Canada: Pharmacapsules @ Gowlings: October 27, 2010

Last Updated: November 7 2010

Edited by Jennifer Wilkie and Isabel Raasch


  • Generic Drugs Substantially More Expensive In Canada Than In the U.S>
  • Cancer Society Calls For National Catastrophic Drug Insurance Program
  • Manitoba Sets Aside Half-Million Funding For Possible MS "Liberation" Treatment
  • Recent Cases
  • Upcoming Events
  • Upcoming Trials and Appeals of Interest
  • Recent Resources of Interest on the Gowlings Website

Generic Drugs Substantially More Expensive In Canada Than In the U.S.
By Adrian Howard

The Fraser Institute has updated their study of the 100 most commonly prescribed brand-name drugs and the 100 most commonly prescribed generic drugs in Canada.  They concluded that Canadian retail prices for generic prescription drugs in 2008 were 90 percent higher on average than retail prices in the United States for identical drugs.  This compares with an average of 112 percent in 2007 and 115 percent in 2006.

Of the 64 generic drugs in Canada that were directly comparable to the U.S., 43 were more expensive in Canada, while 21 were more expensive in the U.S.  However, for the generic drugs that were more expensive in Canada, prices were an average of 153 percent higher than in the United States. 

Retail prices for generics in Canada were 73 percent the price of the brand-name originator drug, compared with just 17 percent of the brand-name equivalents in the U.S. 

A variety of federal and provincial public policies are identified as contributing to inflated prices for generic drugs in Canada.  Combined with exclusive distribution rights and fixed reimbursement rates, there is a lack of competition between generics driving down the price as there is in the United States.  The authors suggest that switching to policies that introduce competitive market dynamics will act to regulate the prices of generic drugs at comparable levels.

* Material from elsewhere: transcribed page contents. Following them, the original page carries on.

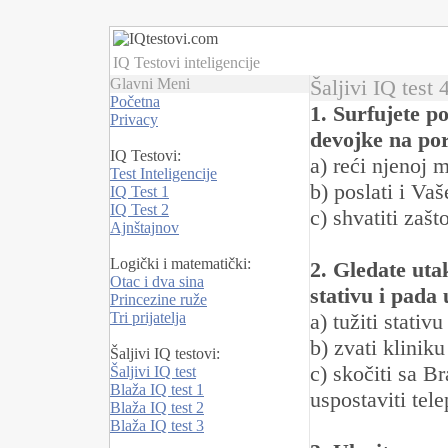
IQ Testovi inteligencije
Glavni Meni
Šaljivi IQ test 
Početna
1. Surfujete p
Privacy
devojke na por
IQ Testovi:
a) reći njenoj m
Test Inteligencije
b) poslati i Vaš
IQ Test 1
IQ Test 2
c) shvatiti zašt
Ajnštajnov
Logički i matematički:
2. Gledate uta
Otac i dva sina
stativu i pada
Princezine ruže
Tri prijatelja
a) tužiti stati
b) zvati klinik
Šaljivi IQ testovi:
c) skočiti sa 
Šaljivi IQ test
Blaža IQ test 1
uspostaviti tel
Blaža IQ test 2
Blaža IQ test 3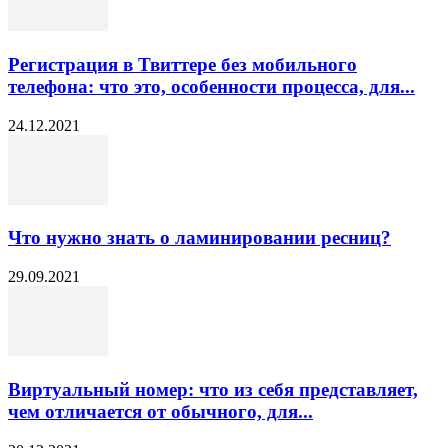
Регистрация в Твиттере без мобильного
телефона: что это, особенности процесса, для...
24.12.2021
Что нужно знать о ламинировании ресниц?
29.09.2021
Виртуальный номер: что из себя представляет,
чем отличается от обычного, для...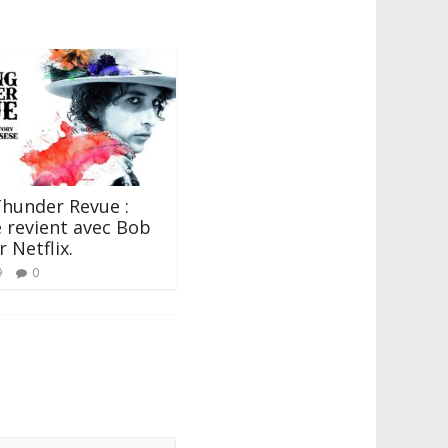
Thunder Revue :
 revient avec Bob
 Netflix.
9
0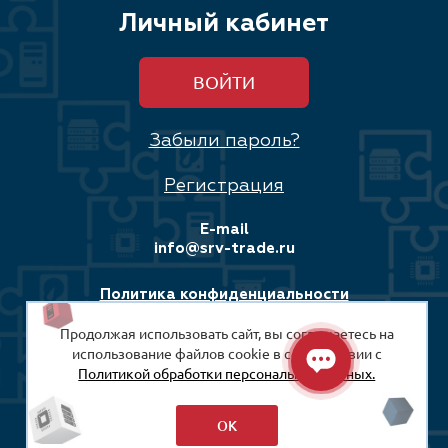
Личный кабинет
ВОЙТИ
Забыли пароль?
Регистрация
E-mail
info@srv-trade.ru
Политика конфиденциальности
Продолжая использовать сайт, вы соглашаетесь на
Соглашение на обработку персональных данных
использование файлов cookie в соответствии с
Политикой обработки персональных данных.
© 2008-2026
ООО «СРВ-Трейд»
ОК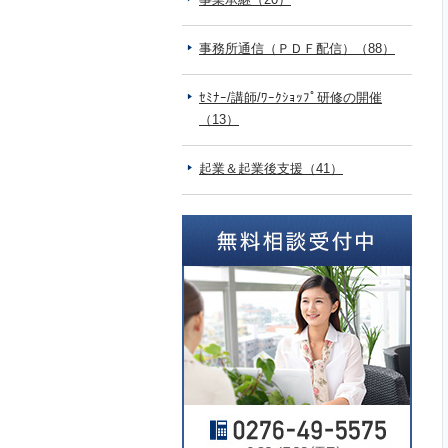
事務所通信（ＰＤＦ配信）（88）
ｾﾐﾅｰ/講師/ﾜｰｸｼｮｯﾌﾟ研修の開催
（13）
起業＆起業後支援（41）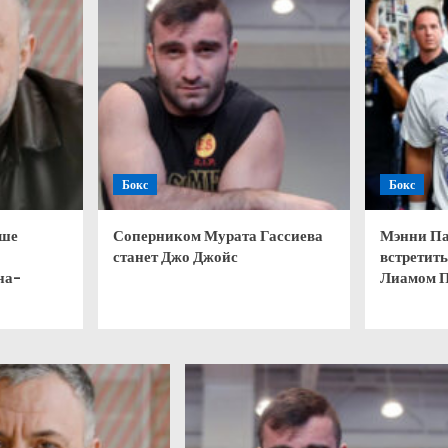
Бокс
Бокс
чше
Соперником Мурата Гассиева
Мэнни Па
станет Джо Джойс
встретить
на-
Лиамом 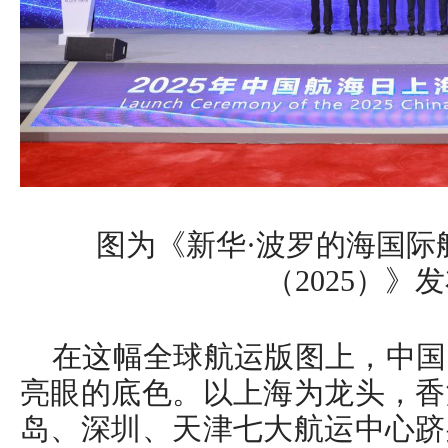
图为《新华·波罗的海国际
（2025）》
在这幅全球航运版图上，中国
亮眼的底色。以上海为龙头，香
岛、深圳、天津七大航运中心跻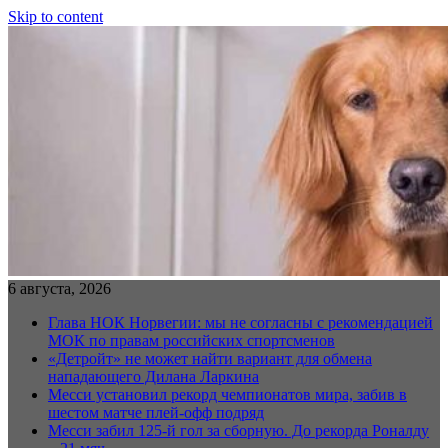
Skip to content
6 августа, 2026
Глава НОК Норвегии: мы не согласны с рекомендацией
МОК по правам российских спортсменов
«Детройт» не может найти вариант для обмена
нападающего Дилана Ларкина
Месси установил рекорд чемпионатов мира, забив в
шестом матче плей‑офф подряд
Месси забил 125-й гол за сборную. До рекорда Роналду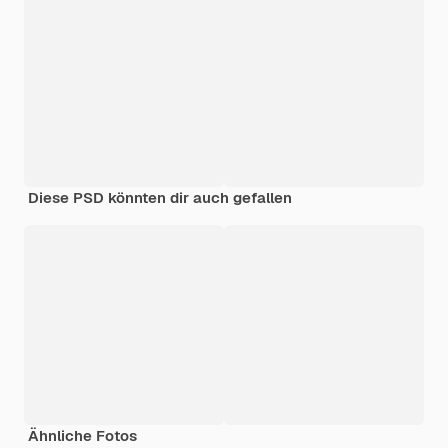
Diese PSD könnten dir auch gefallen
Ähnliche Fotos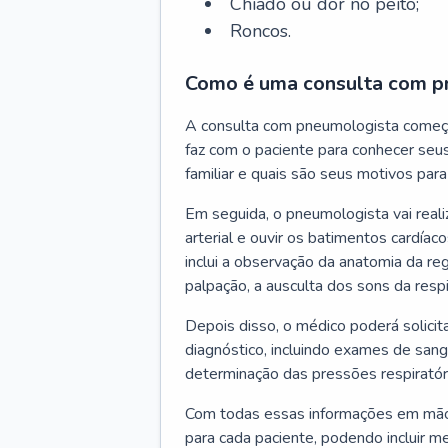
Chiado ou dor no peito;
Roncos.
Como é uma consulta com p
A consulta com pneumologista começ
faz com o paciente para conhecer seus
familiar e quais são seus motivos para 
Em seguida, o pneumologista vai reali
arterial e ouvir os batimentos cardíaco
inclui a observação da anatomia da reg
palpação, a ausculta dos sons da resp
Depois disso, o médico poderá solici
diagnóstico, incluindo exames de sangu
determinação das pressões respiratór
Com todas essas informações em mãos
para cada paciente, podendo incluir m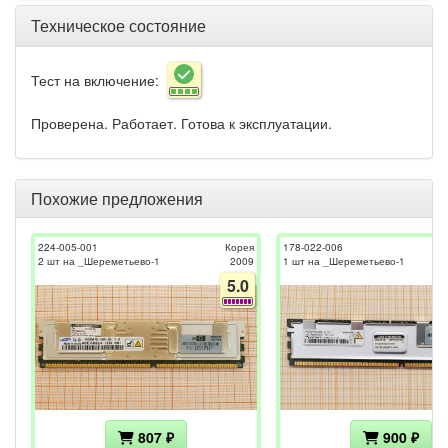
Техническое состояние
Тест на включение:
Проверена. Работает. Готова к эксплуатации.
Похожие предложения
224-005-001
Корея
178-022-006
2 шт на _Шереметьево-1
2009
1 шт на _Шереметьево-1
5.0
807 ₽
900 ₽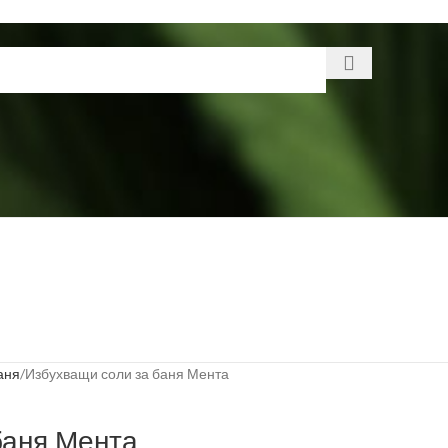
аня
Избухващи соли за баня Мента
баня Мента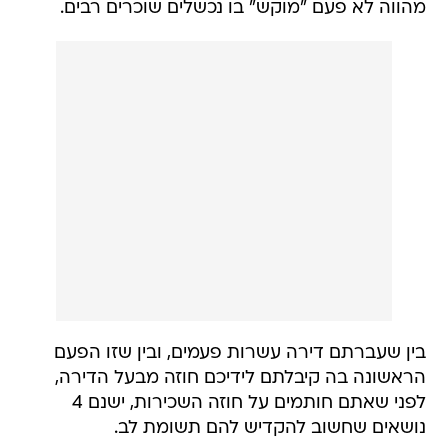
מהווה לא פעם "מוקש" בו נכשלים שוכרים רבים.
בין שעברתם דירה עשרות פעמים, ובין שזו הפעם
הראשונה בה קיבלתם לידיכם חוזה מבעל הדירה,
לפני שאתם חותמים על חוזה השכירות, ישנם 4
נושאים שחשוב להקדיש להם תשומת לב.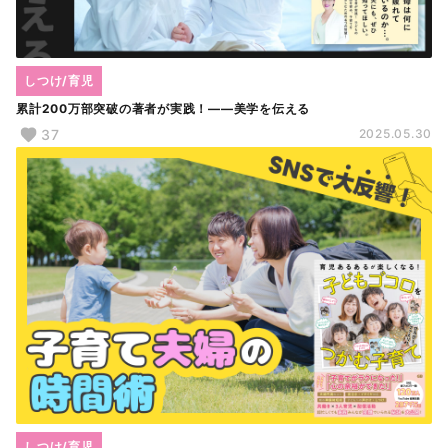
しつけ/育児
累計200万部突破の著者が実践！――美学を伝える
37
2025.05.30
しつけ/育児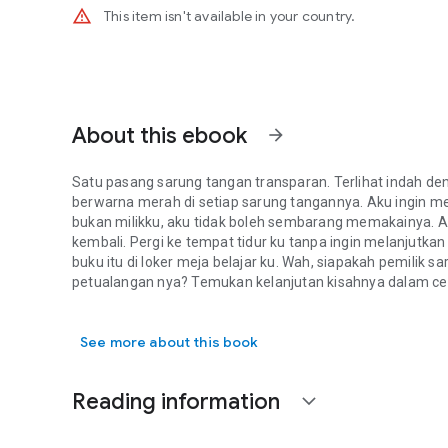
warning_amber
This item isn't available in your country.
About this ebook
arrow_forward
Satu pasang sarung tangan transparan. Terlihat indah den
berwarna merah di setiap sarung tangannya. Aku ingin me
bukan milikku, aku tidak boleh sembarang memakainya. Ak
kembali. Pergi ke tempat tidur ku tanpa ingin melanjutka
buku itu di loker meja belajar ku. Wah, siapakah pemilik 
petualangan nya? Temukan kelanjutan kisahnya dalam ceri
Satu pasang sarung tangan transparan. Terlihat indah den
See more about this book
Reading information
expand_more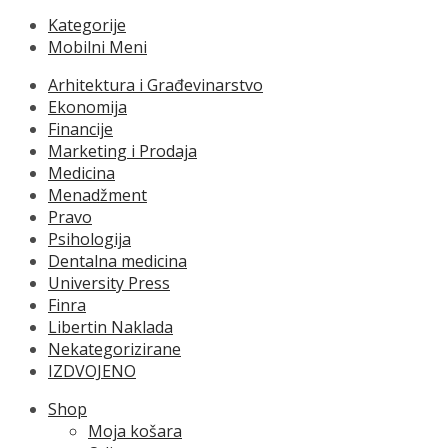
Kategorije
Mobilni Meni
Arhitektura i Građevinarstvo
Ekonomija
Financije
Marketing i Prodaja
Medicina
Menadžment
Pravo
Psihologija
Dentalna medicina
University Press
Finra
Libertin Naklada
Nekategorizirane
IZDVOJENO
Shop
Moja košara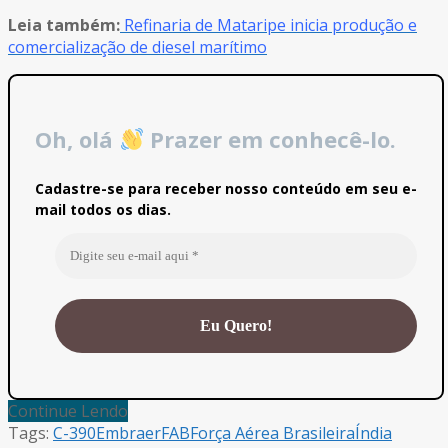
Leia também:
Refinaria de Mataripe inicia produção e
comercialização de diesel marítimo
Oh, olá
Prazer em conhecê-lo.
Cadastre-se para receber nosso conteúdo em seu e-
mail todos os dias.
Continue Lendo
Tags:
C-390
Embraer
FAB
Força Aérea Brasileira
Índia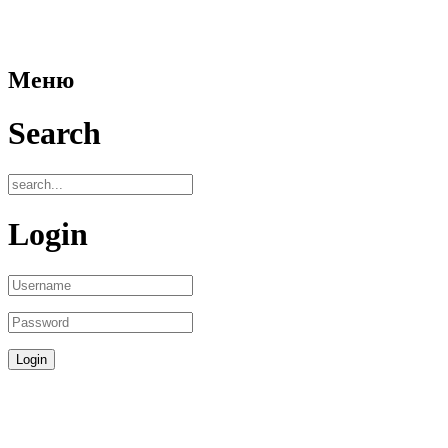
Меню
Search
Login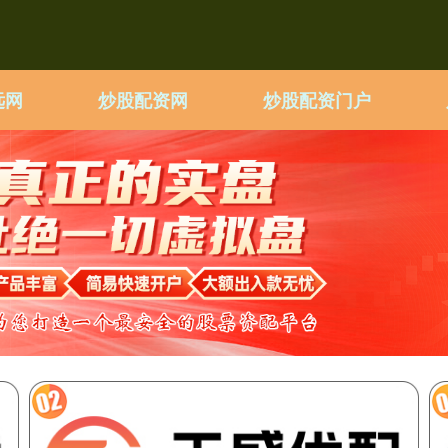
远网
炒股配资网
炒股配资门户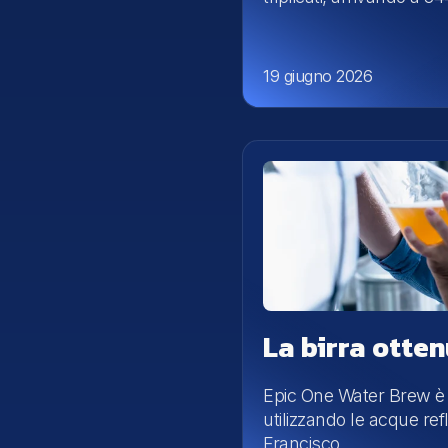
19 giugno 2026
La birra otten
Epic One Water Brew è 
utilizzando le acque re
Francisco.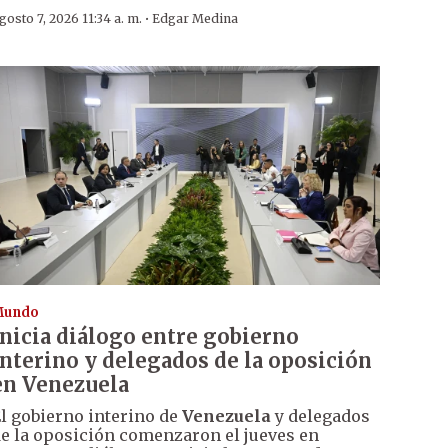
·
gosto 7, 2026 11:34 a. m.
Edgar Medina
Mundo
Inicia diálogo entre gobierno
interino y delegados de la oposición
en Venezuela
l gobierno interino de
Venezuela
y delegados
e la oposición comenzaron el jueves en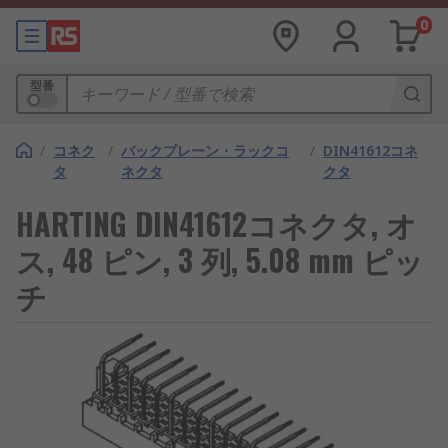
0
型番
/
コネク
/
バックプレーン・ラックコ
/
DIN41612コネ
タ
ネクタ
クタ
HARTING DIN41612コネクタ, オ
ス, 48 ピン, 3 列, 5.08 mm ピッ
チ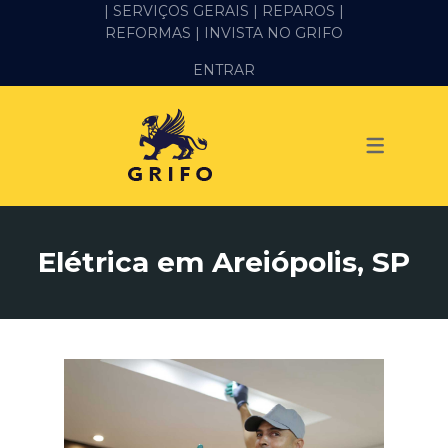
| SERVIÇOS GERAIS |
REPAROS |
REFORMAS
| INVISTA NO GRIFO
SERVIÇOS
ENTRAR
ALVENARIA E PEDREIRO
ELÉTRICA
GESSO E DRYWALL
HIDRÁULICA
Elétrica em Areiópolis, SP
IMPERMEABILIZAÇÃO
MANUTENÇÃO PREDIAL
MARIDO DE ALUGUEL
PINTURA
REFORMA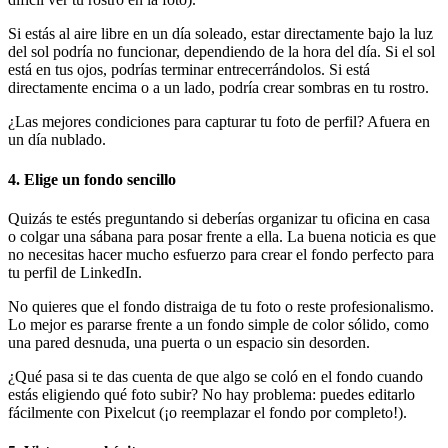
Si estás al aire libre en un día soleado, estar directamente bajo la luz
del sol podría no funcionar, dependiendo de la hora del día. Si el sol
está en tus ojos, podrías terminar entrecerrándolos. Si está
directamente encima o a un lado, podría crear sombras en tu rostro.
¿Las mejores condiciones para capturar tu foto de perfil? Afuera en
un día nublado.
4. Elige un fondo sencillo
Quizás te estés preguntando si deberías organizar tu oficina en casa
o colgar una sábana para posar frente a ella. La buena noticia es que
no necesitas hacer mucho esfuerzo para crear el fondo perfecto para
tu perfil de LinkedIn.
No quieres que el fondo distraiga de tu foto o reste profesionalismo.
Lo mejor es pararse frente a un fondo simple de color sólido, como
una pared desnuda, una puerta o un espacio sin desorden.
¿Qué pasa si te das cuenta de que algo se coló en el fondo cuando
estás eligiendo qué foto subir? No hay problema: puedes editarlo
fácilmente con Pixelcut (¡o reemplazar el fondo por completo
!).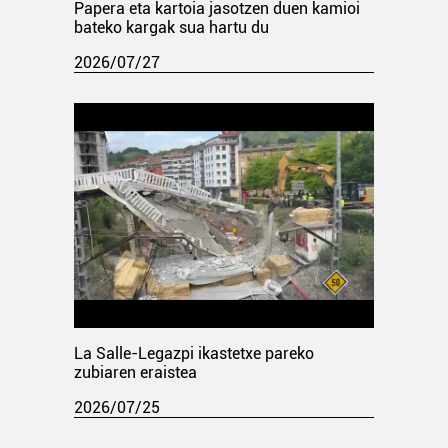
Papera eta kartoia jasotzen duen kamioi
bateko kargak sua hartu du
2026/07/27
La Salle-Legazpi ikastetxe pareko
zubiaren eraistea
2026/07/25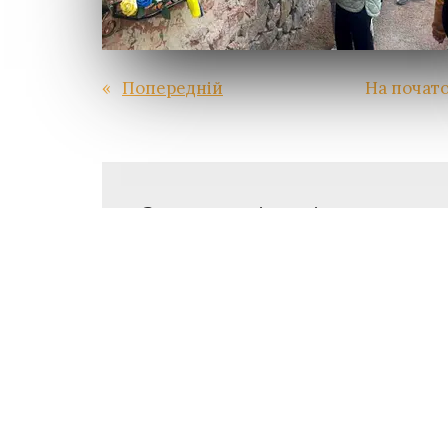
«
Попередній
На почато
Залишити відповідь
Ваша e-mail адреса не оприлюднюв
Ім'я
*
Email
*
Коментар
*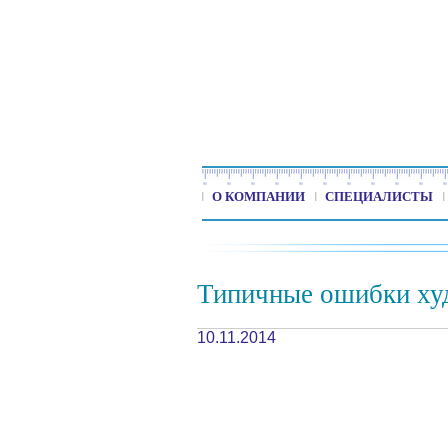
О КОМПАНИИ
СПЕЦИАЛИСТЫ
Типичные ошибки х
10.11.2014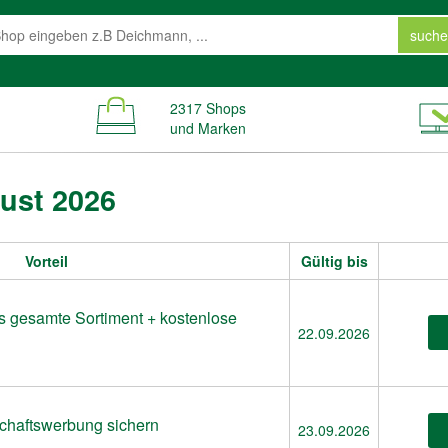
suche
2317 Shops
und Marken
gust 2026
Vorteil
Gültig bis
s gesamte Sortiment + kostenlose
22.09.2026
schaftswerbung sichern
23.09.2026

For more information, please see the following link:

Cancer Society Calls For National Catastrophic Drug Insurance Program
By Livia Aumand

The Canadian Cancer Society is calling for a federally-funded national catastrophic drug insurance program, as reported by CTV News on September 29, 2010.  This is in response to concerns that there are disparities between provinces, insurers, and between individual Canadians, who may or may not have access to affordable drug insurance.  The Cancer Society also relied on a recent survey, which suggested that, once informed of the average costs for newer cancer drugs, 58 percent of Canadians felt that the costs would have a "major" negative impact on their finances.  The survey also revealed that 74 percent of Canadians would support a federally-funded national catastrophic drug insurance program that paid for the full cost of prescription drugs.  Of the 74 percent, 31 percent were willing to pay higher taxes and 28 percent would accept government service reductions in areas other than health care, in order to fund such a program.

For more information, please see the following links:

Manitoba Sets Aside Half-Million Funding For Possible MS "Liberation" Treatment
By Viktor Haramina

The Manitoba Government has allocated $500,000 for possible future trials of the "liberation" treatment for Multiple Sclerosis ("MS").  The treatment, developed by Italian doctor Paolo Zamboni, is intended to relieve a narrow-vein condition known as Chronic Cerebrospinal Venous Insufficiency (CCSVI) by unblocking veins with a balloon angioplasty procedure.

The Saskatchewan Government has also pledged it would pay for "liberation" clinical trials if scientific evidence shows the process could significantly help patients.  Other provinces like Nova Scotia said it would follow suit.  Quebec is also considering funding national trials along with the government of Newfoundland and Labrador.

For more information, please see the following links:

Recent Cases
By Scott Foster

Eli Lilly Canada Inc. v. Apotex Inc. (2010 FCA 240)
Appeal and cross appeal dismissed, cefaclor, September 22, 20102010

This was an appeal of the decision of Madame Justice Gauthier (in the Federal Court) who had found that although Lilly met its burden to prove that Apotex infringed eight Lilly process patents related to the manufacture of the antibiotic cefaclor for material imported before June 3, 1998, Lilly failed to do so for the cefaclor imported into Canada after June 3, 1998.  Apotex cross-appealed on the Judge's application of the "Saccharin Doctrine".   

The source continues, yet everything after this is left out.